SBP Cuts Key Interest Rate for 5th Time in 5 Months
The State Bank of Pakistan (SBP) has announced a reduction in the interest rate by 200 basis points, bringing it down to 13 percent, effective from December 17, 2024. This marks the fifth consecutive rate cut by the central bank, following a series of reductions that have cumulatively lowered the policy rate by 900 basis points over the last five monetary policy meetings.
In its statement, the SBP noted a decrease in headline inflation to 4.9 percent year-on-year in November 2024, which aligned with the Monetary Policy Committee’s (MPC) expectations. This decline was primarily due to the continued drop in food inflation and the diminishing impact of the gas tariff hike in November 2023. However, core inflation remains stubbornly high at 9.7 percent, and inflation expectations among consumers and businesses continue to be volatile. The MPC indicated that inflation could remain unpredictable in the short term but is expected to stabilize within the target range over time.
Growth prospects have shown improvement, evidenced by positive high-frequency indicators of economic activity. The MPC’s measured approach of reducing the policy rate aims to control inflation and external account pressures while fostering sustainable economic growth. The committee highlighted several developments that could influence the macroeconomic outlook, such as the current account surplus for the third consecutive month in October 2024, which, along with low financial inflows and substantial official debt repayments, contributed to an increase in the SBP’s foreign exchange reserves to approximately $12 billion. Moreover, global commodity prices remained favorable, positively impacting domestic inflation and the import bill. The committee also observed an increase in credit to the private sector, reflecting improved financial conditions and banks’ efforts to meet their advances-to-deposit ratio targets.
The committee also noted a widening shortfall in tax revenues and emphasized that the cumulative reduction in the policy rate since June 2024 is beginning to show results, which are expected to continue unfolding over the next few quarters. Despite this, the real policy rate remains positively aligned to stabilize inflation within the target range of 5-7 percent.
Looking at the real sector, data suggests that the outlook for economic growth is improving. Risks to the agriculture sector have lessened due to better-than-expected cotton arrivals and encouraging initial reports regarding wheat sowing areas.
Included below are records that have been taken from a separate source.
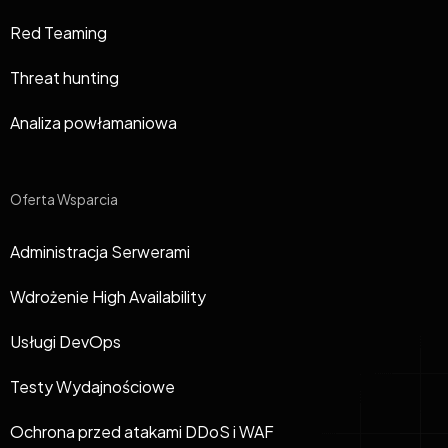
Red Teaming
Threat hunting
Analiza powłamaniowa
Oferta Wsparcia
Administracja Serwerami
Wdrożenie High Availability
Usługi DevOps
Testy Wydajnościowe
Ochrona przed atakami DDoS i WAF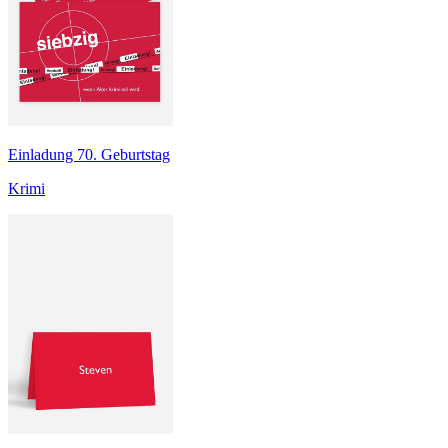
Einladung 70. Geburtstag
Krimi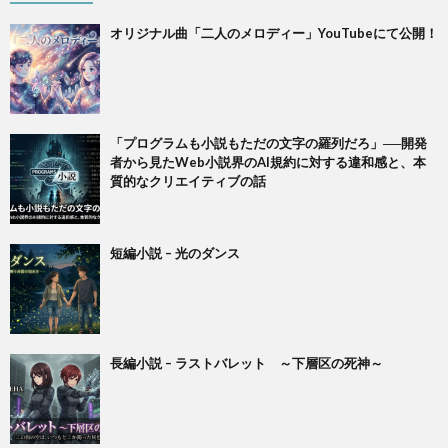
オリジナル曲「二人のメロディー」YouTubeにて公開！
「プログラムも小説もただの文字の羅列だろ」──開発
者から見たWeb小説界のAI規約に対する違和感と、本
質的なクリエイティブの話
短編小説 – 光のダンス
長編小説 – ラストバレット ～下層区の死神～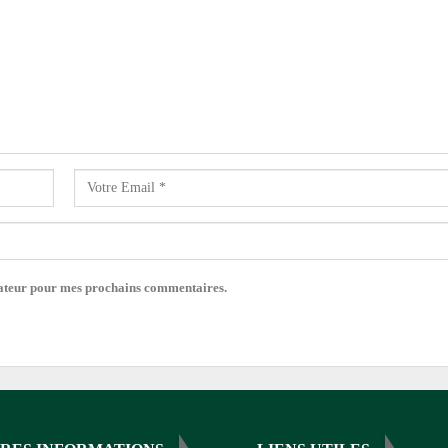
gateur pour mes prochains commentaires.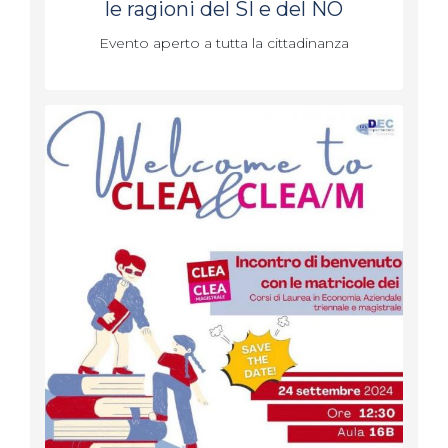
le ragioni del SI e del NO
Evento aperto a tutta la cittadinanza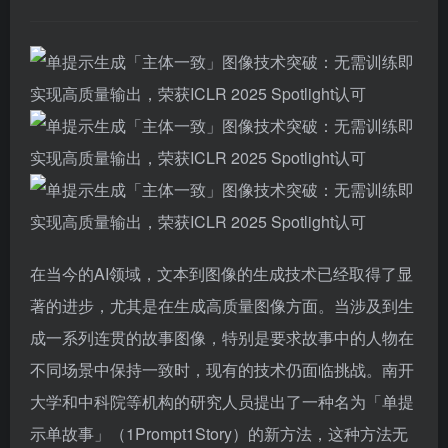
在当今的AI领域，文本到图像的生成技术已经取得了显
著的进步，尤其是在生成高质量图像方面。当涉及到生
成一系列连贯的故事图像，特别是要求故事中的人物在
不同场景中保持一致时，现有的技术仍面临挑战。南开
大学和中科院等机构的研究人员提出了一种名为「单提
示单故事」（1Prompt1Story）的新方法，这种方法无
Additionally, activity in the industrial sector is gaining momentum, with key sectors such as textiles, food, automobiles, and petroleum showing strong growth through the first quarter of FY25. The latest high-frequency indicators, including domestic sales of cement, fertilizer, and petroleum products, suggest that industrial activity is likely to maintain this positive momentum, which will benefit the services sector as well.
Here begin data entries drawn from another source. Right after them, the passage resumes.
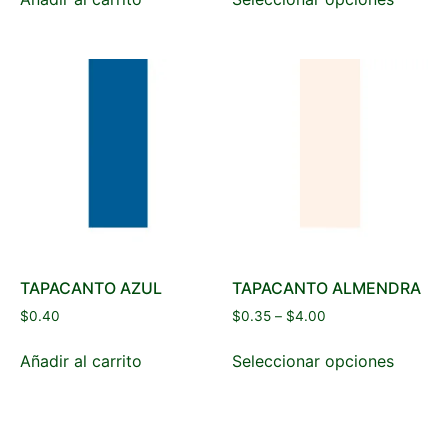
TAPACANTO AZUL
TAPACANTO ALMENDRA
$
0.40
$
0.35
–
$
4.00
Añadir al carrito
Seleccionar opciones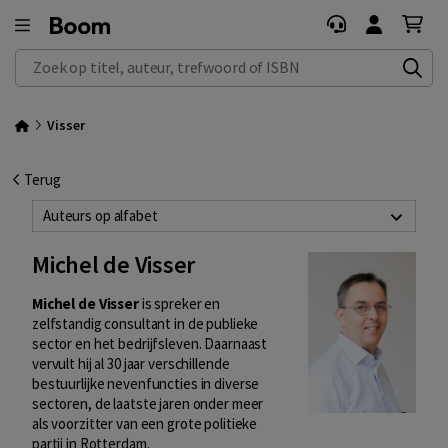
Zoek op titel, auteur, trefwoord of ISBN
Visser
Terug
Auteurs op alfabet
Michel de Visser
Michel de Visser
is spreker en
zelfstandig consultant in de publieke
sector en het bedrijfsleven. Daarnaast
vervult hij al 30 jaar verschillende
bestuurlijke nevenfuncties in diverse
sectoren, de laatste jaren onder meer
als voorzitter van een grote politieke
partij in Rotterdam.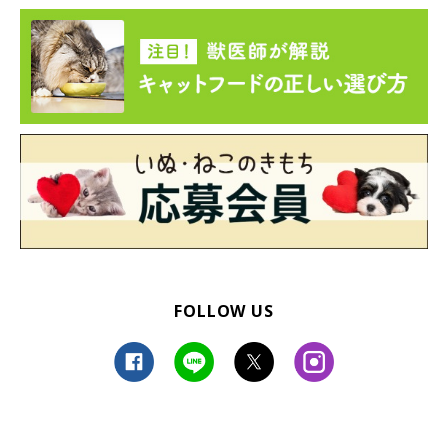
おまめちゃんへの現在の思い
FOLLOW US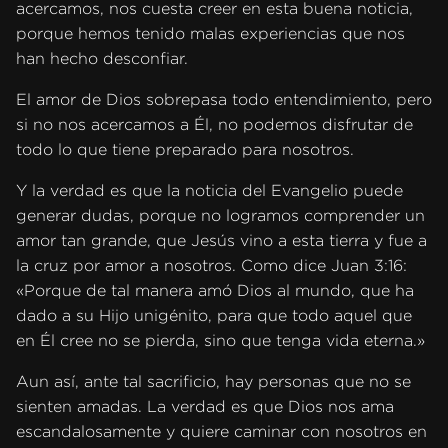
acercamos, nos cuesta creer en esta buena noticia,
porque hemos tenido malas experiencias que nos
han hecho desconfiar.
El amor de Dios sobrepasa todo entendimiento, pero
si no nos acercamos a Él, no podemos disfrutar de
todo lo que tiene preparado para nosotros.
Y la verdad es que la noticia del Evangelio puede
generar dudas, porque no logramos comprender un
amor tan grande, que Jesús vino a esta tierra y fue a
la cruz por amor a nosotros. Como dice Juan 3:16:
«Porque de tal manera amó Dios al mundo, que ha
dado a su Hijo unigénito, para que todo aquel que
en Él cree no se pierda, sino que tenga vida eterna.»
Aun así, ante tal sacrificio, hay personas que no se
sienten amadas. La verdad es que Dios nos ama
escandalosamente y quiere caminar con nosotros en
For the upcoming period, the MPC expects real GDP growth for FY25 to fall within the upper half of the projected range of 2.5-3.5 percent, supported by improving business confidence and easing financial conditions.
On the external front, Pakistan’s current account continued to improve, posting a surplus of $0.2 billion during the first four months of FY25, driven by strong remittances and exports. Exports grew by 8.7 percent, led by high-value-added textiles, rice, and petroleum exports. Favorable global commodity prices helped contain the import bill, despite rising import volumes. These factors, along with narrowing exchange rate gaps and favorable policies, are expected to keep the current account deficit close to the lower end of the projected 0-1 percent of GDP range in FY25, enabling SBP’s foreign exchange reserves to surpass $13 billion by June 2025.
The fiscal sector showed improvements, with FBR revenues growing by 23 percent year-on-year during July-November FY25. However, this growth falls short of the required target to meet annual revenue goals. On the expenditure side, lower interest rates have led to savings in domestic debt interest payments, which will help contain the fiscal deficit. However, achieving the targeted primary surplus remains a challenge, underscoring the need for fiscal reforms and expanded tax bases.
In terms of money and credit, broad money growth slowed to 13.9 percent year-on-year by November, driven by a decline in government borrowing and an increase in the net foreign assets (NFA) of the banking system. Banks’ lending to the private sector accelerated, reflecting easing financial conditions. Additionally, credit to private businesses and consumer financing saw a notable rise in October 2024.
Headline inflation further decreased to 4.9 percent year-on-year in November, down from 7.2 percent in the previous month, driven by a favorable base effect from gas prices and continued moderation in food inflation. The SBP expects inflation in FY25 to average significantly below the earlier forecast range of 11.5-13.5 percent, though risks remain, such as potential fiscal measures to address revenue shortfalls, a resurgence in food inflation, and global commodity price hikes. Despite these risks, the MPC believes the current monetary policy stance remains appropriate to stabilize inflation within the target range.